In complex attribute networks, accurately pinpointing anomalous nodes is vital for grasping network behavior and safeguarding network security. Traditional anomaly detection methods often struggle to fully harness the intricate relationships that underpin attributes and structures, thus curbing their practical effectiveness. To transcend this limitation, we introduce a novel graph anomaly detection model that harmoniously integrates node attributes and structural information. Our model employs multi-embedding contrast modules, coupled with memory network enhancements, to pinpoint anomalous nodes. Precisely, we crafted a multi-embedding contrast module to encode the attributes and structures inherent within nodes, generating a multitude of embedding representations. By scrutinizing the discrepancies between these representations, our model adeptly identifies nodes that deviate from attribute and structural consistency, indicating anomalies.

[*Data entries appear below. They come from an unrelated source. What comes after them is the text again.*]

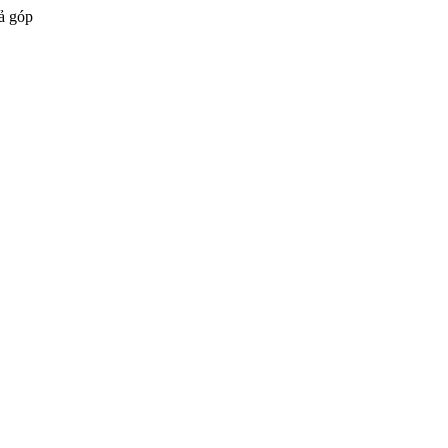
ả góp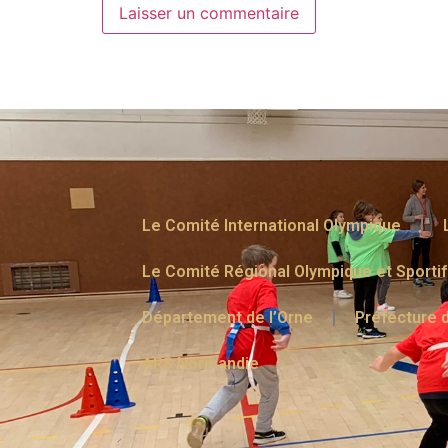
Le Comité International Olympique
Le Comité Régional Olympique et Sporti
Département de l’Orne
Préfecture d
ARS Normandie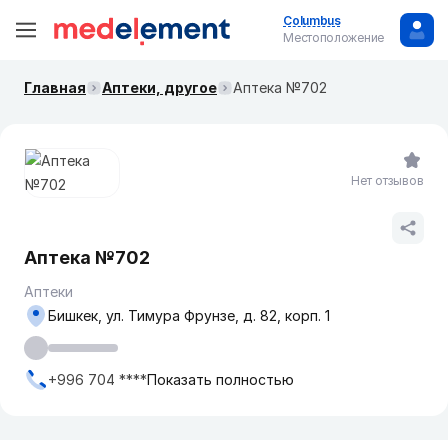
Columbus
Местоположение
Главная
Аптеки, другое
Аптека №702
Нет отзывов
Аптека №702
Аптеки
Бишкек, ул. Тимура Фрунзе, д. 82, корп. 1
+996 704 ****
Показать полностью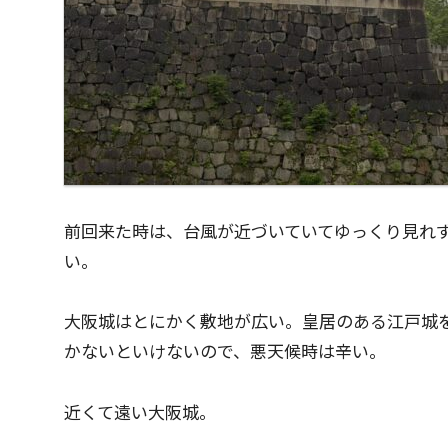
前回来た時は、台風が近づいていてゆっくり見れ
い。
大阪城はとにかく敷地が広い。皇居のある江戸城
かないといけないので、悪天候時は辛い。
近くて遠い大阪城。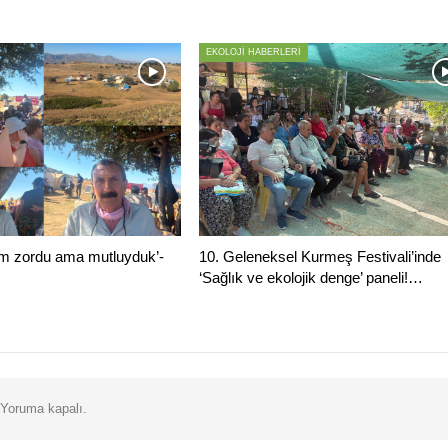
EKOLOJİ HABERLERİ
m zordu ama mutluyduk’-
10. Geleneksel Kurmeş Festivali’inde
‘Sağlık ve ekolojik denge’ paneli!…
Yoruma kapalı.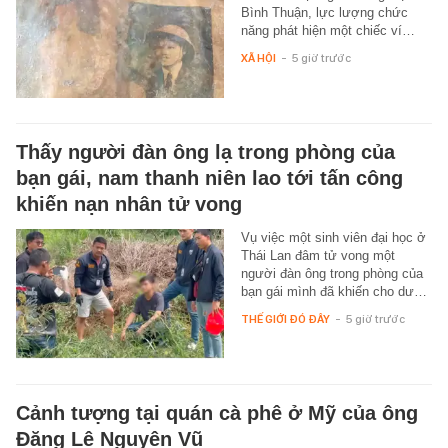
Bình Thuận, lực lượng chức
năng phát hiện một chiếc ví…
XÃ HỘI
-
5 giờ trước
Thấy người đàn ông lạ trong phòng của
bạn gái, nam thanh niên lao tới tấn công
khiến nạn nhân tử vong
Vụ việc một sinh viên đại học ở
Thái Lan đâm tử vong một
người đàn ông trong phòng của
bạn gái mình đã khiến cho dư…
THẾ GIỚI ĐÓ ĐÂY
-
5 giờ trước
Cảnh tượng tại quán cà phê ở Mỹ của ông
Đặng Lê Nguyên Vũ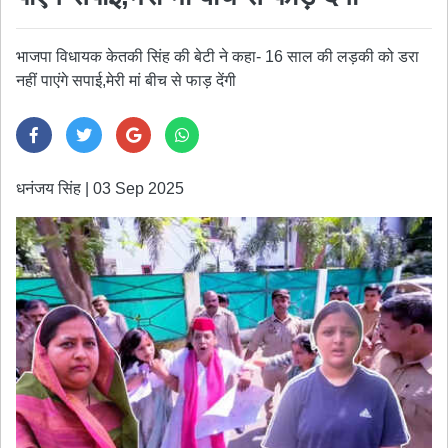
भाजपा विधायक केतकी सिंह की बेटी ने कहा- 16 साल की लड़की को डरा
नहीं पाएंगे सपाई,मेरी मां बीच से फाड़ देंगी
धनंजय सिंह
|
03 Sep 2025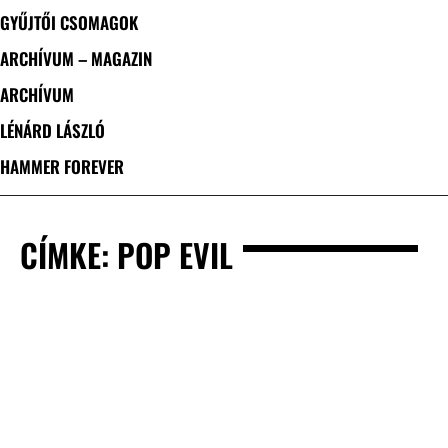
GYŰJTŐI CSOMAGOK
ARCHÍVUM – MAGAZIN
ARCHÍVUM
LÉNÁRD LÁSZLÓ
HAMMER FOREVER
CÍMKE: POP EVIL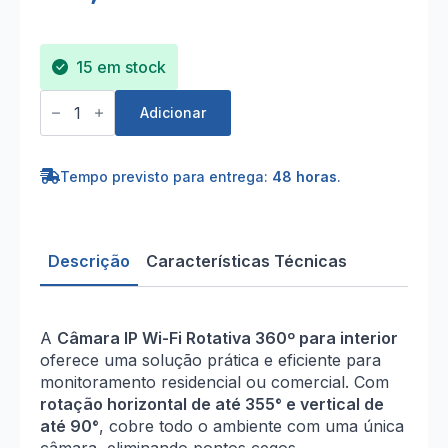
15 em stock
Quantidade
de
Adicionar
Câmara
IP
WIFI
Rotativa
Tempo previsto para entrega:
48 horas
.
360º
interior
Descrição
Características Técnicas
A
Câmara IP Wi-Fi Rotativa 360º para interior
oferece uma solução prática e eficiente para
monitoramento residencial ou comercial. Com
rotação horizontal de até 355° e vertical de
até 90°
, cobre todo o ambiente com uma única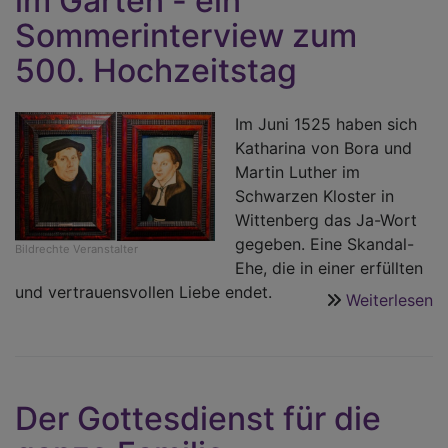
im Garten - ein
Sommerinterview zum
500. Hochzeitstag
Im Juni 1525 haben sich
Katharina von Bora und
Martin Luther im
Schwarzen Kloster in
Wittenberg das Ja-Wort
gegeben. Eine Skandal-
Bildrechte
Veranstalter
Ehe, die in einer erfüllten
und vertrauensvollen Liebe endet.
Weiterlesen
ü
M
K
u
M
Der Gottesdienst für die
i
G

Furthermore, we incorporate a memory network to reconstruct node attributes, thereby enhancing the attribute decoding process while preserving the straightforwardness of structural decoding. To validate our method, we conducted extensive experiments on five authoritative public graph datasets, comparing various graph anomaly detection methods using rigorous metrics such as AUC, precision, and recall. The experimental results unequivocally demonstrate that our proposed method surpasses current state-of-the-art techniques in detecting anomalous nodes within graphs, solidly validating its efficacy.